Now, a human cell contains many enzymes that can degrade ssRNA, so the virus must act quickly to replicate itself before the cell degrades the viral ssRNA.

But a human cell has no enzyme that can degrade viral dsRNA, so if the virus gets "stuck" in the dsRNA stage of its lifecycle, the infected cell will have a hard time getting rid of the viral dsRNA.

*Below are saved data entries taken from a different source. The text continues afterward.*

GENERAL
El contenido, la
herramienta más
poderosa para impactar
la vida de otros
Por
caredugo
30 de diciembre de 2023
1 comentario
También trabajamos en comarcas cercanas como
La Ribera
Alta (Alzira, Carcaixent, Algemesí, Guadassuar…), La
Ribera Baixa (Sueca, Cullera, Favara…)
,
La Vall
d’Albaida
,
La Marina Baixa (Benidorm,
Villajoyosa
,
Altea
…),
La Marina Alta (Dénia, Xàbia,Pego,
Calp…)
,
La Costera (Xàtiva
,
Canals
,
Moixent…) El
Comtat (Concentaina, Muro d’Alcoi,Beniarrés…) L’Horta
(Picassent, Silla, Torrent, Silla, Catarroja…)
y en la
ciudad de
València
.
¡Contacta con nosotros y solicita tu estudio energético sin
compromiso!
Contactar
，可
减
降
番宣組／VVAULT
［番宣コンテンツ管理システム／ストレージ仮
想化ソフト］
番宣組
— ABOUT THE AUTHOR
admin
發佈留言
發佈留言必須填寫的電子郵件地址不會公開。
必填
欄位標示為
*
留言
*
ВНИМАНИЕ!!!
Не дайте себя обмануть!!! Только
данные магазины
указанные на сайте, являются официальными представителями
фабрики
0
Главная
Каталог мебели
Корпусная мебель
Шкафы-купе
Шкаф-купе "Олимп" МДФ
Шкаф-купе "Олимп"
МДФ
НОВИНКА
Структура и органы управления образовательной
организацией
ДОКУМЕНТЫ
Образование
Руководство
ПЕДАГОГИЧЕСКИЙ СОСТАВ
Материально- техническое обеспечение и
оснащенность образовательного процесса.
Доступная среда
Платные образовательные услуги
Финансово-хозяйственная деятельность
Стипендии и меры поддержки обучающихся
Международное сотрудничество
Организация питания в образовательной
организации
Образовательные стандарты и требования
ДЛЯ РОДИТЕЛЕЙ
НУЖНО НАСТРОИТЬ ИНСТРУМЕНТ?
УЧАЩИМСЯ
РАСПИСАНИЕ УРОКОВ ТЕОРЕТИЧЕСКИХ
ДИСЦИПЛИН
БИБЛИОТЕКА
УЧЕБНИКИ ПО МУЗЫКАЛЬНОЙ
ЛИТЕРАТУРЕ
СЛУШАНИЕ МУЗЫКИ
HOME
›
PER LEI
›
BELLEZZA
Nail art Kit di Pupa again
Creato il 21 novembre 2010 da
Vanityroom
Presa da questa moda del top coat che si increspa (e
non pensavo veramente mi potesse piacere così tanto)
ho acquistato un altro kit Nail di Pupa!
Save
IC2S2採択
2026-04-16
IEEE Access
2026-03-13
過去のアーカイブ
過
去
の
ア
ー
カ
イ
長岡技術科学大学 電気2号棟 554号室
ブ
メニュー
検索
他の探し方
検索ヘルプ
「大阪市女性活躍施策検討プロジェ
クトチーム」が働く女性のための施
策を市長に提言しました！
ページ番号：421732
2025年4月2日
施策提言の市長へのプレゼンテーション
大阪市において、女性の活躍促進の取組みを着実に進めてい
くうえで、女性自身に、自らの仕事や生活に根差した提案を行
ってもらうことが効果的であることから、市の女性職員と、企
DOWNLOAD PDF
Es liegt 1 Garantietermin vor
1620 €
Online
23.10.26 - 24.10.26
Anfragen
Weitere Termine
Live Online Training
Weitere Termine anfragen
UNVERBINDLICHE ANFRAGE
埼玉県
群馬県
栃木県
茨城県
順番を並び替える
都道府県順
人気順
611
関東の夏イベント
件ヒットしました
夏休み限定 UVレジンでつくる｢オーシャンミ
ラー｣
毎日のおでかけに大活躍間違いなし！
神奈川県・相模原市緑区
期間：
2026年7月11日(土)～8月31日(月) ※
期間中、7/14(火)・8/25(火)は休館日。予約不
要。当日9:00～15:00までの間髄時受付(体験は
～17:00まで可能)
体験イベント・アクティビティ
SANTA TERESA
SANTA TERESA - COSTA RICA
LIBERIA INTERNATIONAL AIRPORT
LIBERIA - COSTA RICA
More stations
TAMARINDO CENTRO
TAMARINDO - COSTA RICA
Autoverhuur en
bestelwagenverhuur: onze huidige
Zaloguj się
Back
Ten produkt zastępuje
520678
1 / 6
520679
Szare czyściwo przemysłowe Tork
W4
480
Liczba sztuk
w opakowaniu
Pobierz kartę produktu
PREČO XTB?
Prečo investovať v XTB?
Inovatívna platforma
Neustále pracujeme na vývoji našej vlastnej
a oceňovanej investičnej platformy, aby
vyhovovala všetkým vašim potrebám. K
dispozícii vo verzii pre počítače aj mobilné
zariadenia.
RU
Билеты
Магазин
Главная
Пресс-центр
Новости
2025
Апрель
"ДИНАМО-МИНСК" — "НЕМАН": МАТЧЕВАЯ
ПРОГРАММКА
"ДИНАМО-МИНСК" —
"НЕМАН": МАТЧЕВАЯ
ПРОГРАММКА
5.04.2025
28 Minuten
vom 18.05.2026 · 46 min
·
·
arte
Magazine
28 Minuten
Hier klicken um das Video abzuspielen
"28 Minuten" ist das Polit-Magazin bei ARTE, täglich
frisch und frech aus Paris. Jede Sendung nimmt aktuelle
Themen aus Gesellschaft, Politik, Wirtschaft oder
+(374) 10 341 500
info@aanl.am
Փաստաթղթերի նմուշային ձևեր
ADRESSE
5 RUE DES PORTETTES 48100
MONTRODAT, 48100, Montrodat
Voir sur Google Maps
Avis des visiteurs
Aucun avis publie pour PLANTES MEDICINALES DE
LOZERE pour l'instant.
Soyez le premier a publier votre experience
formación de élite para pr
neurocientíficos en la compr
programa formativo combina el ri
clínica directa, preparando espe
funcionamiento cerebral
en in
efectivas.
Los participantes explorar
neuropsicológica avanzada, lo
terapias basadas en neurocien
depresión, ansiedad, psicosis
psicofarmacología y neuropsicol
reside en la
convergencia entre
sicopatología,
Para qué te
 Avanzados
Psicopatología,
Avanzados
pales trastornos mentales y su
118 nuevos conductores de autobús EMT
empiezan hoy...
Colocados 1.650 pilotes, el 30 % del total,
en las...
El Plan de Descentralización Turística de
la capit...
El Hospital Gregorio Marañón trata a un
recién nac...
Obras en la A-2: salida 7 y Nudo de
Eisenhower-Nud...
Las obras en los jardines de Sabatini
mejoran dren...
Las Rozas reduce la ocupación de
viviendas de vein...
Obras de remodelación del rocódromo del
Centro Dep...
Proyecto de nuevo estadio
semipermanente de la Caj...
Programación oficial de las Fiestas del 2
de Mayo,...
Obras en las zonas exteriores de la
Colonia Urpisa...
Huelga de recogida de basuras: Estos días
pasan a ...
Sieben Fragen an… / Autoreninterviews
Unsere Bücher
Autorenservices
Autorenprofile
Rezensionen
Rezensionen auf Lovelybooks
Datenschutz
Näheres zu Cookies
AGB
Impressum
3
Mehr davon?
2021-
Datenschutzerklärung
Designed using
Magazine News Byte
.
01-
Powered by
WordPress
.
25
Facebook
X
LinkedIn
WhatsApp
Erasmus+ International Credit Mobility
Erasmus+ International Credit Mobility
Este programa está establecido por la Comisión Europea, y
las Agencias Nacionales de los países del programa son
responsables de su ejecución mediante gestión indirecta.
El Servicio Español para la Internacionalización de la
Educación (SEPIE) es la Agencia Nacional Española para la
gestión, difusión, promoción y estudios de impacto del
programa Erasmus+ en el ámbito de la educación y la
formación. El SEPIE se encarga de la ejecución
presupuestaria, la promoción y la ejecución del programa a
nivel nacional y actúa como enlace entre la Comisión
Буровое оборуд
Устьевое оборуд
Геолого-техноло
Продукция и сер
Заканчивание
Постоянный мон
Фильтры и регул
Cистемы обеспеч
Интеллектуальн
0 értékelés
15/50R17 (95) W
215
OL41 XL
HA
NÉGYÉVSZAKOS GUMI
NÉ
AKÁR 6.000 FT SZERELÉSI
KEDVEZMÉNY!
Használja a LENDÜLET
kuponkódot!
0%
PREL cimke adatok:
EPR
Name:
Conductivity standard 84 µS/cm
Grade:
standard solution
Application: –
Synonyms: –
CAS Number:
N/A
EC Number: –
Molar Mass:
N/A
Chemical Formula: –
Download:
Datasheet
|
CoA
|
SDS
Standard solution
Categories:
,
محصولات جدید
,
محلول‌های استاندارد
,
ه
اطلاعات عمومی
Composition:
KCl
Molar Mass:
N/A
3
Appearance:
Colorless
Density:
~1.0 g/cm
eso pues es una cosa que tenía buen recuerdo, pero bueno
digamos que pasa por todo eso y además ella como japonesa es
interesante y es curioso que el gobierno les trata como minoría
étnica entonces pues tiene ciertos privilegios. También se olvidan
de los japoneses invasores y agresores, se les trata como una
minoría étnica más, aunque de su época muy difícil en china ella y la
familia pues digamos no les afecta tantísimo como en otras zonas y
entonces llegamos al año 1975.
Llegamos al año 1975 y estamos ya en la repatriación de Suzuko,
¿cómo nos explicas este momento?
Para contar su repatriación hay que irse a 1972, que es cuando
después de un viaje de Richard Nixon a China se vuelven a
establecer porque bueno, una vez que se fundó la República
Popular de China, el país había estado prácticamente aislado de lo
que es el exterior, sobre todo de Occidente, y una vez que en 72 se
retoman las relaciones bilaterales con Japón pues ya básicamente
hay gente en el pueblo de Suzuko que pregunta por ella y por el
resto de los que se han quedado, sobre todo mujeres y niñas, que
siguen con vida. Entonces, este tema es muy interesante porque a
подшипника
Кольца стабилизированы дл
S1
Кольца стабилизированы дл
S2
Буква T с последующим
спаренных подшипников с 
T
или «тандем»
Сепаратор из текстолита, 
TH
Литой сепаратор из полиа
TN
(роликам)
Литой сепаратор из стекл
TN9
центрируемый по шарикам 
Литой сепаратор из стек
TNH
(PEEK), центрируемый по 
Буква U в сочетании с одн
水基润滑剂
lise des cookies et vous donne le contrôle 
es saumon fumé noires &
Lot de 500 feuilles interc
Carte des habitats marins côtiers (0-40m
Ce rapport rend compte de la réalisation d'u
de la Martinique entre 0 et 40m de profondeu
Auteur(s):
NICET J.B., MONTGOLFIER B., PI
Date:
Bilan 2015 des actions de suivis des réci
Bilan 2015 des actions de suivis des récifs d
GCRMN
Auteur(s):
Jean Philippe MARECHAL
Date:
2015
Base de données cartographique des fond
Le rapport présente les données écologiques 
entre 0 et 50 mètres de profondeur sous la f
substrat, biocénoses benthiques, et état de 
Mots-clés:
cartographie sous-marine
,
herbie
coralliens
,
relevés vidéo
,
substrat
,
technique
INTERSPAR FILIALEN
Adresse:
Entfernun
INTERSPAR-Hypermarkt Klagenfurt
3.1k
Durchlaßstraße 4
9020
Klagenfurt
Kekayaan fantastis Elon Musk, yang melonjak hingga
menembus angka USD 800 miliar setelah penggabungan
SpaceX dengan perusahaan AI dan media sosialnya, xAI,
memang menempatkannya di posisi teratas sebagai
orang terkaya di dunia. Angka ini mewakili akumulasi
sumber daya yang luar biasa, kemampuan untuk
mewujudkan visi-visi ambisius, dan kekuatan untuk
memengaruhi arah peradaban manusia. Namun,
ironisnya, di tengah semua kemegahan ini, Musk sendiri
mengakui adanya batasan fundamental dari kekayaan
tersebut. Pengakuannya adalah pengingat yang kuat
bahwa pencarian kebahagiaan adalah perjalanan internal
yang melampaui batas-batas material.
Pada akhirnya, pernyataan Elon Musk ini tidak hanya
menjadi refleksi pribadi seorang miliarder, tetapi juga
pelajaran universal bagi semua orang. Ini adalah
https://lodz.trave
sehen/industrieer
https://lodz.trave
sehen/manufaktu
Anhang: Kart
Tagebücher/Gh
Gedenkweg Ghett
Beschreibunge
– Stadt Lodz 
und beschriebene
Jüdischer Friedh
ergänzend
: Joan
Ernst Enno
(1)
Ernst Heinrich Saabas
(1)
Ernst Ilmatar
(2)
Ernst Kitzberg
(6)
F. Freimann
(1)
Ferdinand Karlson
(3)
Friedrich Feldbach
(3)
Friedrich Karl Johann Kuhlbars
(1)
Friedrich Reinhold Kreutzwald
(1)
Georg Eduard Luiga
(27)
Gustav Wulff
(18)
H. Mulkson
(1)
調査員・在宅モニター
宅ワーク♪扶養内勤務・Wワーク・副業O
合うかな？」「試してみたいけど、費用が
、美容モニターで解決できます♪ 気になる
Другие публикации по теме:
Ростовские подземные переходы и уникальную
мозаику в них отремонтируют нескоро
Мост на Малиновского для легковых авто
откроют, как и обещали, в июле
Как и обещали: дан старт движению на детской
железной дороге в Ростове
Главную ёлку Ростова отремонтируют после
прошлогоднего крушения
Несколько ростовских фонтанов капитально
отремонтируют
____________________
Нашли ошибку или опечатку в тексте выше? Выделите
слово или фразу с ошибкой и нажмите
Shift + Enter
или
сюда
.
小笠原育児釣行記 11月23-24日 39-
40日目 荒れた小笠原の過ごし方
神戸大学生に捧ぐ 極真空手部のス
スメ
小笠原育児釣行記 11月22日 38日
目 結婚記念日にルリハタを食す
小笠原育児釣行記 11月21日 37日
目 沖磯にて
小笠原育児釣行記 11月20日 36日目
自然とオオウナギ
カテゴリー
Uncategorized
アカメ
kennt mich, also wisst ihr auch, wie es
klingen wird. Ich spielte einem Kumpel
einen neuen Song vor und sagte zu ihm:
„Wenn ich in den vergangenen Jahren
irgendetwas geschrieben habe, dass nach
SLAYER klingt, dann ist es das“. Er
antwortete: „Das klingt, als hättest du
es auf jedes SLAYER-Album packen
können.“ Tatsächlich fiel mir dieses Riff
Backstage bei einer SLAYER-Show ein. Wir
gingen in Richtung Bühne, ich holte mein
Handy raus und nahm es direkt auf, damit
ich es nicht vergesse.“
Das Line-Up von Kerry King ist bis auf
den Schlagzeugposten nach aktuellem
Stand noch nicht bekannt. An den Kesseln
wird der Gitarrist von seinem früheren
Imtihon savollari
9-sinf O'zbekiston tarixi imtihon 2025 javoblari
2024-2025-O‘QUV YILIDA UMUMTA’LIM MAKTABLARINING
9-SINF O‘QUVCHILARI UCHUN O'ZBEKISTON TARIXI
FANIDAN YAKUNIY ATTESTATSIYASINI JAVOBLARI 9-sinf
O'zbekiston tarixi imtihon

There is evidence that some RNA viruses, such as flaviviruses and enteroviruses (and possibly coronaviruses), may exploit this loophole to persist inside cells by getting themselves "stuck" in the dsRNA stage of its lifecycle.

First, the bad news:
  • Direct-acting antiviral drugs (DAA) have no effect on the virus as long as it stays in the dsRNA stage of its lifecycle.
Now, the good news:
  • Double-stranded RNA (dsRNA), unlike double-stranded DNA, is an inherently unstable molecule, and there are a lot of things that can happen which will cause the dsRNA to separate into two strands of ssRNA.
  • Because of the inherent instability of dsRNA, the virus can not stay in this quasi-latent state forever. Unlike viruses that have a "true" latent state, the quasi-latent dsRNA state of RNA viruses may only last seconds, minutes, days, or possibly a few weeks.
  • According to one model of infected nerve cells, the dsRNA state will immediately separate into two ssRNA strands whenever the infected nerve cell activates. Thus, any neurological activity caused by physical or mental exertion will cause the dsRNA to separate, triggering renewed viral replication. If someone is taking a direct-acting antiviral drug (DAA) while physically or mentally exerting their self, then the drug has an opportunity to act on the virus, ideally preventing re-formation of the dsRNA state. This model remains theoretical pending experimental validation.